No politician is sincere and I'm not the one spreading simpleton narratives,
like the left-leaning media, which seems to be the case most of the time.

"So he can combine a racist trope with a schoolyard taunt and that's plenty to
disguise it for you. Sad."

So would you consider calling for the destruction of an entire country mostly
made up of one religion/ethnicity racist/bigoted?

"Your interpretation of the 4 as "hating the US" stands in direct
contradiction to their unwavering statement of love of country with a
commitment to improve the US"

So let me get this straight:

If I:

1) say I love the country

and

2) am liberal

It means I love the country? Now who's fooled?
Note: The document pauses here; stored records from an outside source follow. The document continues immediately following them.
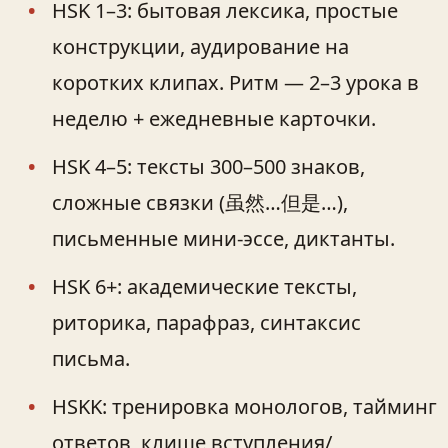
HSK 1–3: бытовая лексика, простые
конструкции, аудирование на
коротких клипах. Ритм — 2–3 урока в
неделю + ежедневные карточки.
HSK 4–5: тексты 300–500 знаков,
сложные связки (虽然…但是…),
письменные мини‑эссе, диктанты.
HSK 6+: академические тексты,
риторика, парафраз, синтаксис
письма.
HSKK: тренировка монологов, тайминг
ответов, клише вступления/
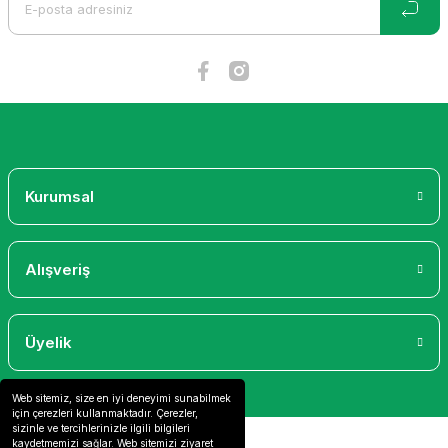
Ürün fiyatı diğer sitelerden daha pahalı.
Bu ürüne benzer farklı alternatifler olmalı.
Gönder
Kurumsal
Alışveriş
Üyelik
Web sitemiz, size en iyi deneyimi sunabilmek
için çerezleri kullanmaktadır. Çerezler,
sizinle ve tercihlerinizle ilgili bilgileri
kaydetmemizi sağlar. Web sitemizi ziyaret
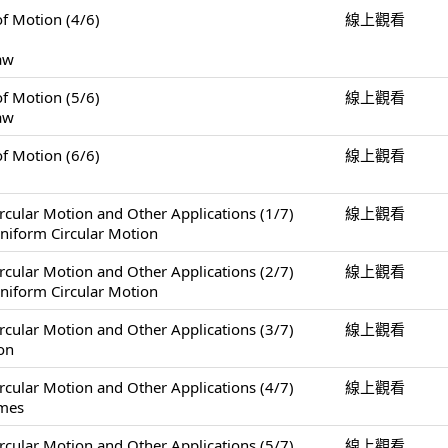
Motion (4/6)
線上觀看
Law
Motion (5/6)
線上觀看
Law
Motion (6/6)
線上觀看
Motion and Other Applications (1/7)
線上觀看
niform Circular Motion
Motion and Other Applications (2/7)
線上觀看
niform Circular Motion
Motion and Other Applications (3/7)
線上觀看
on
Motion and Other Applications (4/7)
線上觀看
ames
Motion and Other Applications (5/7)
線上觀看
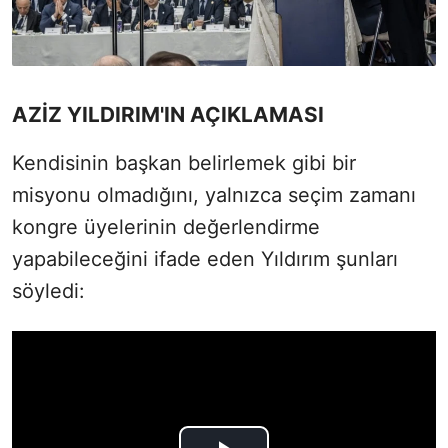
AZİZ YILDIRIM'IN AÇIKLAMASI
Kendisinin başkan belirlemek gibi bir
misyonu olmadığını, yalnızca seçim zamanı
kongre üyelerinin değerlendirme
yapabileceğini ifade eden Yıldırım şunları
söyledi:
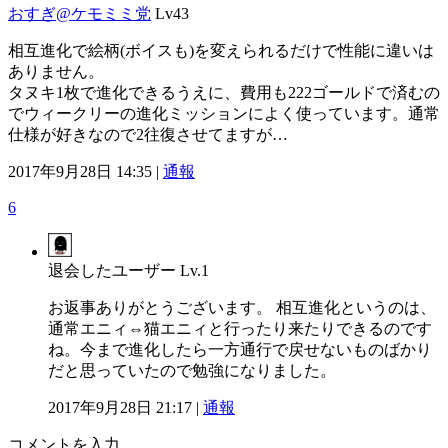
おすぎ@ケモミミ党
Lv43
相互進化で絵柄(ボイスも)を変えられるだけで性能に違いは
ありません。
タヌキ1枚で進化できるうえに、費用も222ゴールドで済むの
でウィークリーの進化ミッションによく使っています。通常
仕様が好きなので2往復させてますが…
2017年9月28日 14:35 |
通報
6
退会したユーザー
Lv.1
お返事ありがとうございます。 相互進化というのは、
通常エニィ⇔猫エニィと行ったり来たりできるのです
ね。今まで進化したら一方通行で戻せないものばかり
だと思っていたので勉強になりました。
2017年9月28日 21:17 |
通報
コメントを入力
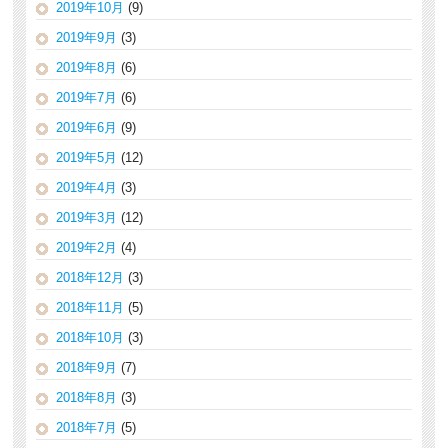
2019年10月
(9)
2019年9月
(3)
2019年8月
(6)
2019年7月
(6)
2019年6月
(9)
2019年5月
(12)
2019年4月
(3)
2019年3月
(12)
2019年2月
(4)
2018年12月
(3)
2018年11月
(5)
2018年10月
(3)
2018年9月
(7)
2018年8月
(3)
2018年7月
(5)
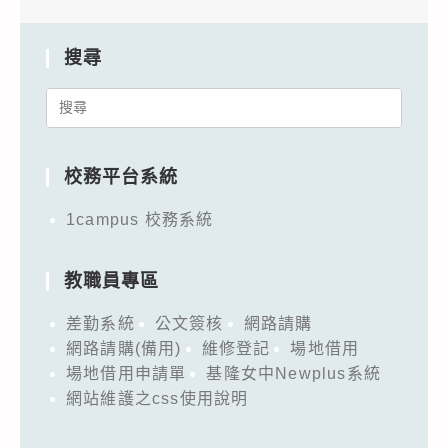
搜尋
Search
for:
校務平台系統
1campus 校務系統
教職員專區
差勤系統
公文簽核
網路請購
網路請購(備用)
維修登記
場地借用
場地借用申請單
基隆女中Newplus系統
網站維護之css使用說明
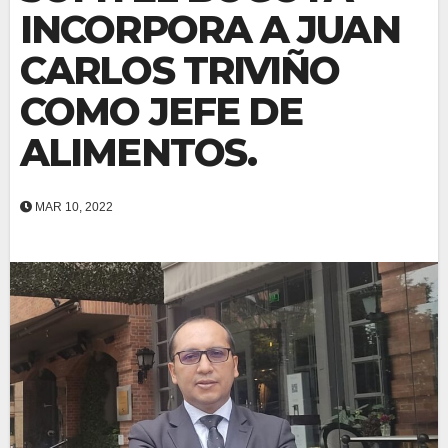
INCORPORA A JUAN
CARLOS TRIVIÑO
COMO JEFE DE
ALIMENTOS.
MAR 10, 2022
"They hate the US" is another trope to "other" those who disagree with you.
Would you like me to rattle off a list of a dozen ways in which Trump clearly
hates our country? It's easy."

TDS is strong with you. You seem to inject race and racism into
everything..which isn't healthy.

Protecting US citizens and creating a growing economy with one of the lowest
unemployment rates in decades doesn't look like 'hate' to me.

"They're as popular as ever - with those that elected them, and will likely do
so again, so go back to hopelessness."

...with morons. They are all fucking idiots. You really need to admit this or
we can't really have a conversation. I'm also not hopeless. I'm living a great
life. If a crazy gets elected here, I will just get citizenship elsewhere.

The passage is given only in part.